Omikhleia/markdown.sile

Closer look at inline HTML in Markdown

Omikhleia opened this issue · 0 comments

A generalization on #13 with elements of analysis and discussion...

  • blocks elements, except <hr>

    • Pandoc has extensions native_divs and markdown_in_html_blocks, both enabled by default
    • As of yet, these are unsupported extensions in Lunamark
    • Lunamark has writer.display_html which should work as in Pandoc with the above extensions disabled. (Should = I didn't test).
    • This encompasses a lot of things (incl. <table> for instance), most of which we cannot easily render in a satisfying way (even with the help of a 3rd party HTML parsing library, such as htmlparser hinted at in #18)
  • Block elements, the special case of <hr>

    • As it is supposed not to have any content (in the W3C HTML specification, but browsers try to accept it), maybe we could have a special handling of it...
  • Inline elements, except br and wbr

    • Inline Markdown is valid in them.
    • Pandoc has extension native_spans enabled by default, for <span> elements
    • With it, spans are transformed the equivalent bracketed_spans, respecting the structure (i.e. the content is below the Pandoc.Span element)
      $ pandoc -t json
       <span>content _italic_</span>
      {"pandoc-api-version":[1,22,2],"meta":{},"blocks":[{"t":"Para",  "c":[{"t":"Span","c":[["",[],[]],[{"t":"Str","c":"content"},{"t":"Space"},{"t":"Emph","c":[{"t":"Str","c":"italic"}]}]]}]}]}
      
    • Without it, and for any other inline elements (e.g. <sup> etc.), the HTML is spit out, but flattened.
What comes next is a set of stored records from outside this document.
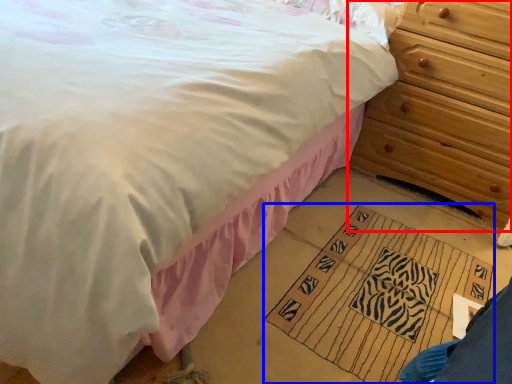 Question: Which object is closer to the camera taking this photo, chest of drawers (highlighted by a red box) or doormat (highlighted by a blue box)?

Choices:
 (A) chest of drawers
 (B) doormat

Answer: (B) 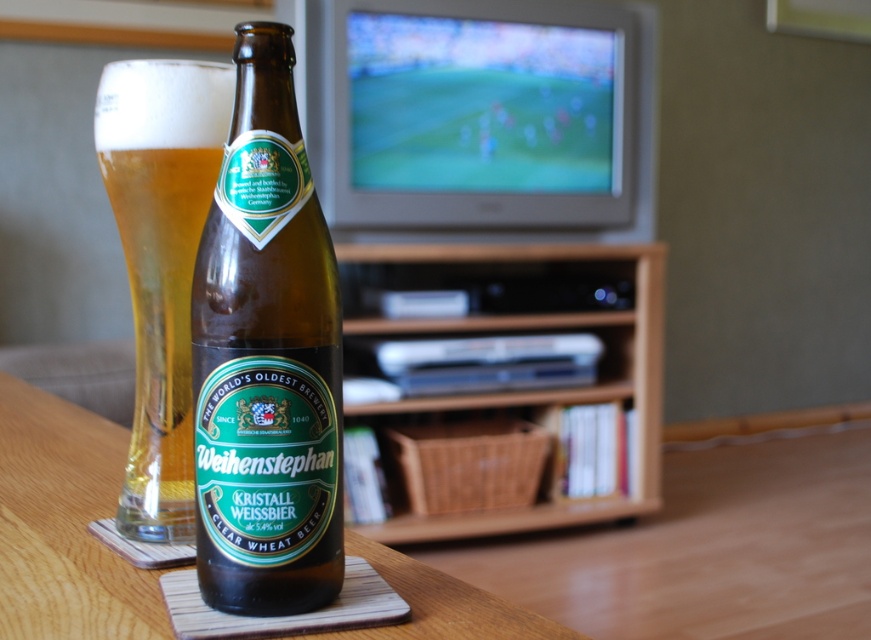 Looking at this image, can you confirm if brown glass beer bottle at center is thinner than clear glass beer at center?

Yes, brown glass beer bottle at center is thinner than clear glass beer at center.

Is the position of brown glass beer bottle at center more distant than that of clear glass beer at center?

No, it is in front of clear glass beer at center.

Describe the element at coordinates (267, 356) in the screenshot. I see `brown glass beer bottle at center` at that location.

Identify the location of brown glass beer bottle at center. The image size is (871, 640). (267, 356).

Who is taller, brown glass beer bottle at center or wooden coaster at center?

With more height is brown glass beer bottle at center.

In order to click on brown glass beer bottle at center in this screenshot , I will do `click(267, 356)`.

The image size is (871, 640). Identify the location of brown glass beer bottle at center. (267, 356).

Is brown glass beer bottle at center bigger than wooden entertainment center at center?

I.e. the structure is lost, one gets at the same level the opening tag, the content and the closing tag
      $ pandoc -t json -f markdown-native_spans
      <span>content _italic_</span>
      {"pandoc-api-version":[1,22,2],"meta":{},"blocks":[{"t":"Para","c":[{"t":"RawInline","c":["html","<span>"]},{"t":"Str","c":"content"},{"t":"Space"},{"t":"Emph","c":[{"t":"Str","c":"italic"}]},{"t":"RawInline","c":["html","</span>"]}]}]}
      
    • Lunamark has writer.inline_html which is technically equivalent to Pandoc's markdown-native_spans
  • Inline elements, the special cas of br and wbr

    • As they are supposed not to have any content (in the W3C HTML specification, but browsers try to accept it), maybe we could have a special handling of them...

Preliminary conclusions

  • Block elements are hard to reach...
    • Though <hr/> could be done more easily - but is it worth the effort and test anyway, as Markdown supports horizontal rules and we can even achieve nice things with them (#27)
  • Inline elements are hard to reach due to their "flattening" losing the hierarchy tree (... and reconstructing it is probably not a very clever approach) = We can't have e.g. <sup> working without much additional logic. The fact that they allow Markdown content also makes the use of an HTML parsing library very clumsy...
    • Though <span> could be supported by implementing native_spans in Lunamark - but is it worth the effort?
    • In all cases, <br> and <wbr> would be (decently) easy to support (#13)